Mais mis à part les poèmes de Takamura qui scandent le déroulement du film (certains défilant sur l'écran font écho directement à des scènes présentées juste avant), l'aspect artistique fait quand même problème dans le film, alors qu'on peut dire que c'est un élément essentiel du film, puisque, secrètement, il dicte l'effacement de Chieko, dès lors qu'elle épouse Takamura et, plutôt que d'épanouir sa propre vocation artistique, cherche à être, selon ses propres mots, une bonne épouse.
Si l'on voit Takamura mettre la main à la pâte sur une sculpture, le sens plastique de "Portrait de Chieko" fait profondément défaut. Le vrai Takamura était un disciple de Rodin, et rien dans le film ne l'indique. On ne sent pas chez le cinéaste la volonté de s'étendre sur l'univers de la peinture ; c'est pour cela que son film devient unilatéralement un mélo, touchant mais larmoyant.

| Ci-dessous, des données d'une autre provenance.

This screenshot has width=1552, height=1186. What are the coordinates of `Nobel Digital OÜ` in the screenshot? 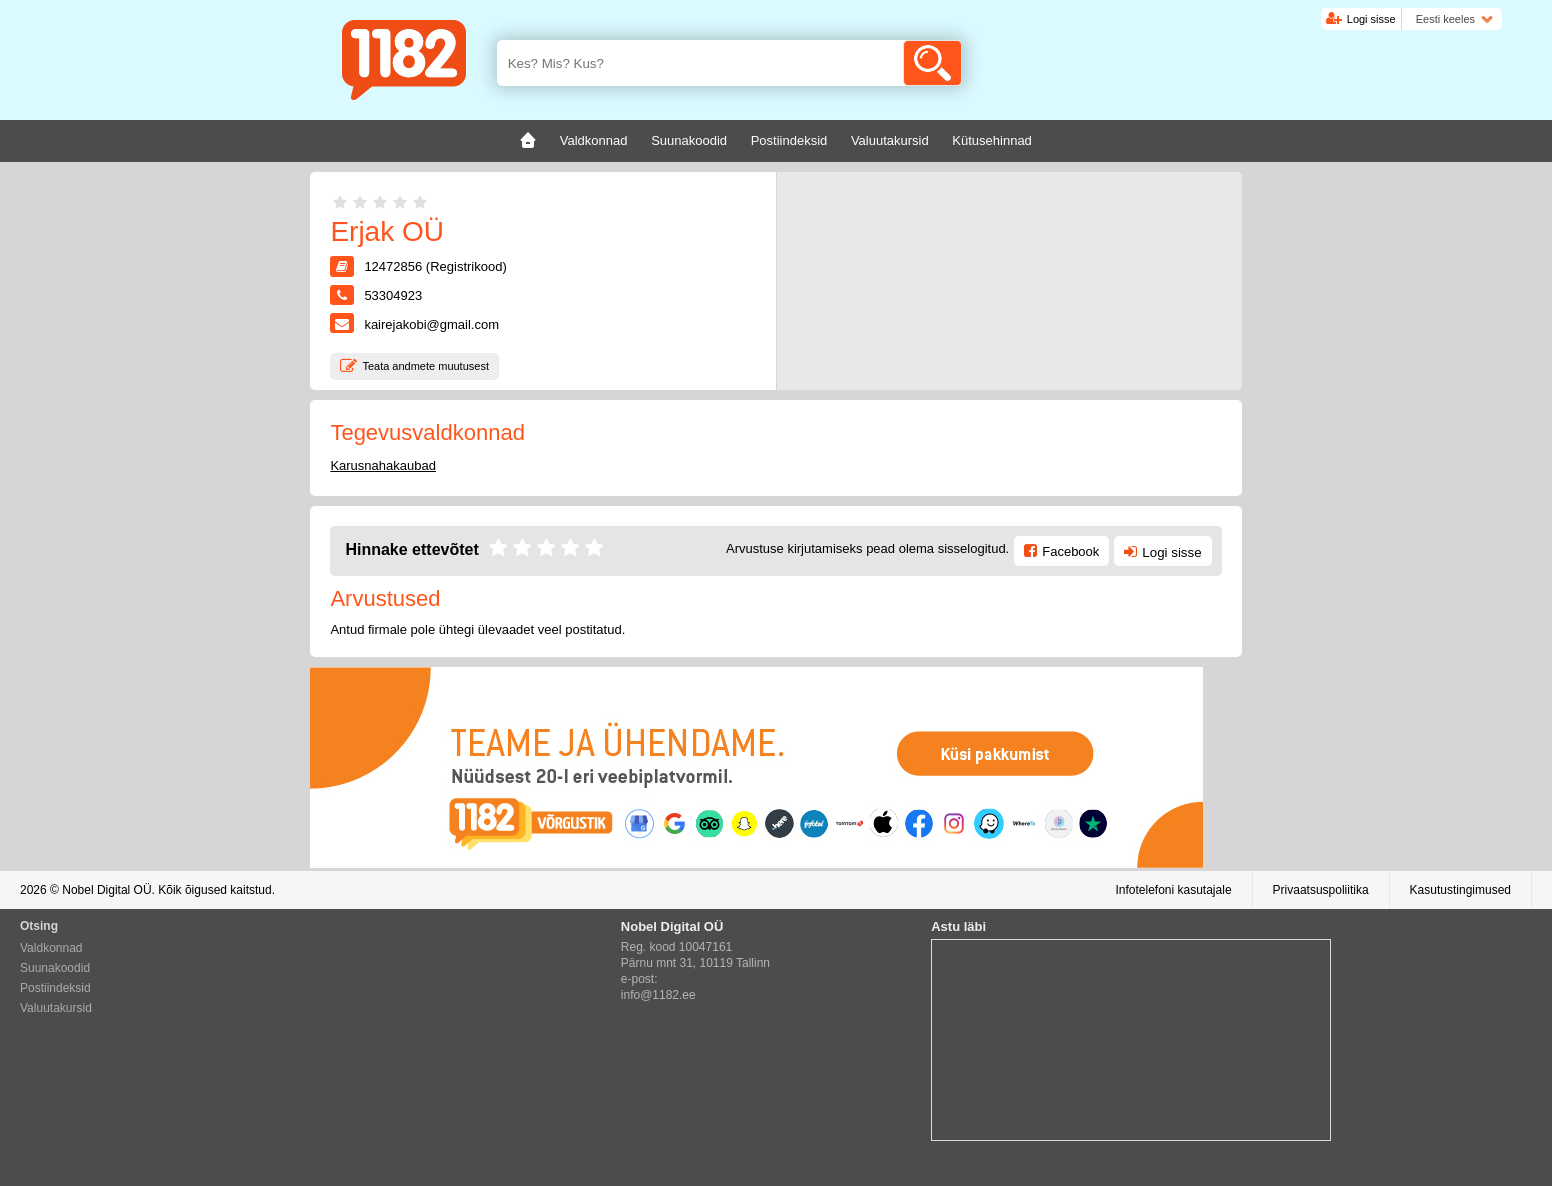 It's located at (106, 890).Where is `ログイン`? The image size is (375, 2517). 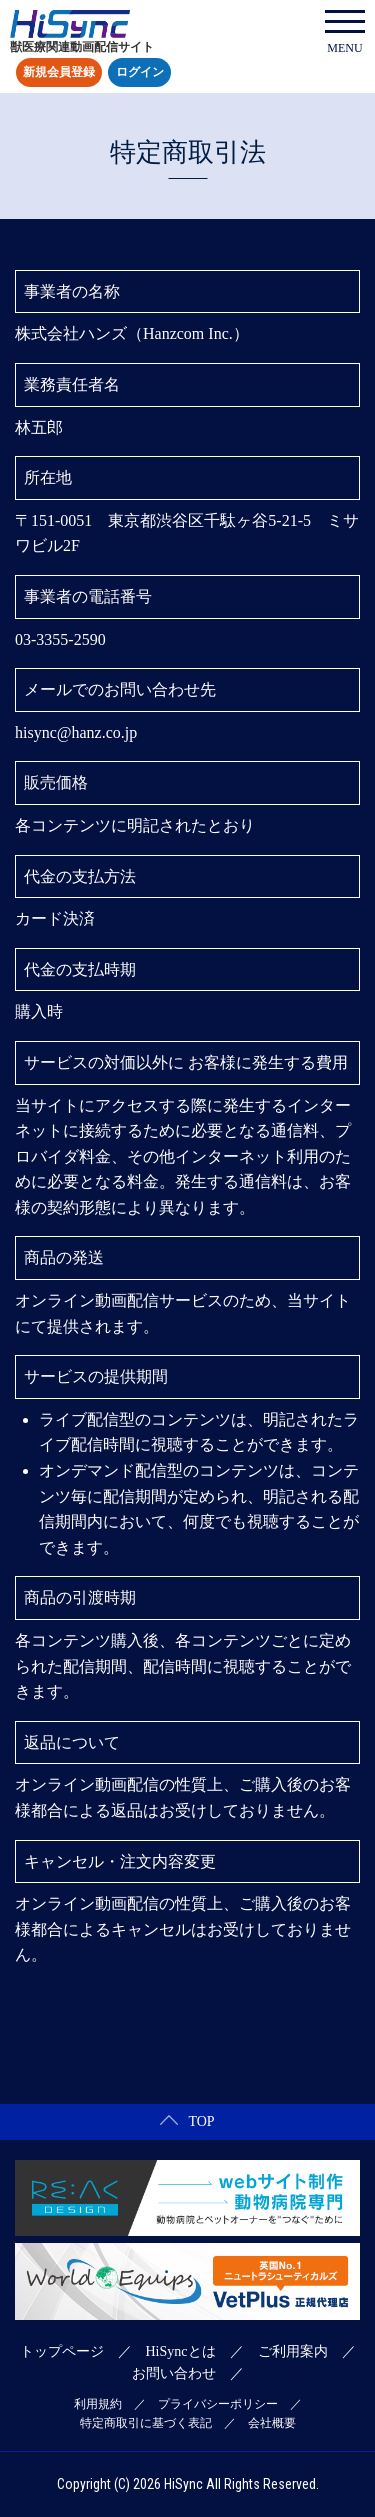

Il faut cependant reconnaitre à Shima Iwashita, dans le rôle de Chieko, une belle qualité d'interprétation. Il fallait pouvoir donner à son personnage l'ampleur nécessaire pour ne pas en faire une simple folle. Tour à tour absente, inquiète, régressant à un stade infantile, sujette à des pulsions violentes, on a rarement vu dans le cinéma japonais une interprétation aussi risquée, alors que l'acteur qui joue Takamura,(Tetsuro Tanba), se signale par une belle sobriété dans son jeu. Un film à la facture assez académique, mais dont les quelques atouts sont mis en avant essentiellement par les acteurs.